Segment Start: Entries shown
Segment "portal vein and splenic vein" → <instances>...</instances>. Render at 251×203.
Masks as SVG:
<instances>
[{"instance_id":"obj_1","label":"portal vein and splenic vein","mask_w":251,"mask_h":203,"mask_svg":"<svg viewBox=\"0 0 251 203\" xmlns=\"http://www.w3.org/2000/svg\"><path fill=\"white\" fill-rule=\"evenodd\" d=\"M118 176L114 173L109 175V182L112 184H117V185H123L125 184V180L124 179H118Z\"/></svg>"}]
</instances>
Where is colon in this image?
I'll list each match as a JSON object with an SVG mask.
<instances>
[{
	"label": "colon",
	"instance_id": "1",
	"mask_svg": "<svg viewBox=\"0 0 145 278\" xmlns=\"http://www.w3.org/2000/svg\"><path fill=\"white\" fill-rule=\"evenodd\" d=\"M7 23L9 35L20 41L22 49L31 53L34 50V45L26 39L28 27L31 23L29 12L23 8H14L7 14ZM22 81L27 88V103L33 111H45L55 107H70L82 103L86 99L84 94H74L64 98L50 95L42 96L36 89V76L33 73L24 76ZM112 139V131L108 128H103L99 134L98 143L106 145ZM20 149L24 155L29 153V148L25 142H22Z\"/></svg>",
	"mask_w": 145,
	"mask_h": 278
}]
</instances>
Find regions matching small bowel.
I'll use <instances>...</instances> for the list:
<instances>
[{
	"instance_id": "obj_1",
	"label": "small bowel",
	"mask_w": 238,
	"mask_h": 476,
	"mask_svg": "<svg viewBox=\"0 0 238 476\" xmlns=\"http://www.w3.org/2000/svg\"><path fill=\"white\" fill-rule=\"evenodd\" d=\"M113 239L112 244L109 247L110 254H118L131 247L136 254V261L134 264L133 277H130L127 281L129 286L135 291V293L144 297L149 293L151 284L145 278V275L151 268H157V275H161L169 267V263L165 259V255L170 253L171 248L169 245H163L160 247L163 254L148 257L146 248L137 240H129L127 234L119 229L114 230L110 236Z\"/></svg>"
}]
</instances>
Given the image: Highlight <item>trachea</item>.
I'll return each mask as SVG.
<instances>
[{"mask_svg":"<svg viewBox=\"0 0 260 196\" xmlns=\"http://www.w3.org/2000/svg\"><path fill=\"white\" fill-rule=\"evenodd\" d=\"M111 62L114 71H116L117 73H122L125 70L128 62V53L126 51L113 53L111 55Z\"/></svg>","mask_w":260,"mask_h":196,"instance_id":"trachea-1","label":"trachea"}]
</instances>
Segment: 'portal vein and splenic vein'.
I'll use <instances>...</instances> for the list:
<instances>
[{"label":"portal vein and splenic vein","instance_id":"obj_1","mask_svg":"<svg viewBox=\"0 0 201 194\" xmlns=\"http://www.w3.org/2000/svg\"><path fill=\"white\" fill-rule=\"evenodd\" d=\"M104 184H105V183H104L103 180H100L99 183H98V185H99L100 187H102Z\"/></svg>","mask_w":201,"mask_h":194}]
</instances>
Segment End: Entries shown
> **Exercise requirements**: If a line in the records above holds the string "small", copy it.

> **Worked solution**:
Find regions matching small bowel.
	"label": "small bowel",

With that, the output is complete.